DIRECTIONS FOR THIS TASK → Which lines make up the answer? Those from the line with "に一日中遊べる「南知多グリーンバレイ」" through the end of the data; reproduce them exactly.

Stored records:

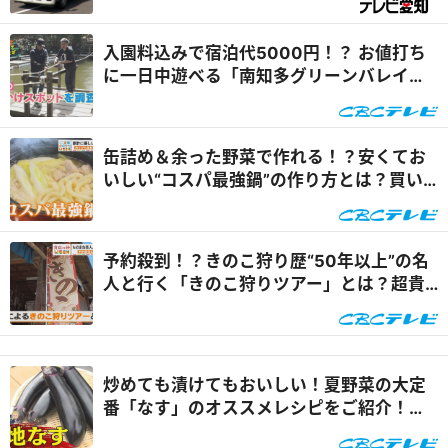
入園料込みで宿泊代5000円！？ お値打ち
に一日中遊べる「南知多グリーンバレイ」
とは『チャント！』
缶詰め＆余った野菜で作れる！？安くてお
いしい“コスパ最強鍋”の作り方とは？買い
物と料理のコツをご紹介『チャント！』
予約殺到！？きのこ狩り歴“50年以上”の名
人と行く「きのこ狩りツアー」とは？超貴
重なきのこを使ったバター醤油焼きも『チ
ャント！』
炒めても漬けてもおいしい！夏野菜の大定
番「なす」のオススメレシピをご紹介！
『チャント！』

THE ANSWER →
に一日中遊べる「南知多グリーンバレイ」
とは『チャント！』
缶詰め＆余った野菜で作れる！？安くてお
いしい“コスパ最強鍋”の作り方とは？買い
物と料理のコツをご紹介『チャント！』
予約殺到！？きのこ狩り歴“50年以上”の名
人と行く「きのこ狩りツアー」とは？超貴
重なきのこを使ったバター醤油焼きも『チ
ャント！』
炒めても漬けてもおいしい！夏野菜の大定
番「なす」のオススメレシピをご紹介！
『チャント！』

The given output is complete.